→ **INSTRUCTIONS FOR THE TASK**: Below are some records; copy each line in them that contains "Linde".

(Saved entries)
########################################

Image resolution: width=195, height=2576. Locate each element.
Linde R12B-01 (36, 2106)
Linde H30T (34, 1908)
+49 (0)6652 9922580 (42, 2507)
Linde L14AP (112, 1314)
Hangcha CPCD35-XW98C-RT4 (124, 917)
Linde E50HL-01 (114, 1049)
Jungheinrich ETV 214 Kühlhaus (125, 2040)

########################################

→ **RESULT**:
Linde R12B-01 (36, 2106)
Linde H30T (34, 1908)
Linde L14AP (112, 1314)
Linde E50HL-01 (114, 1049)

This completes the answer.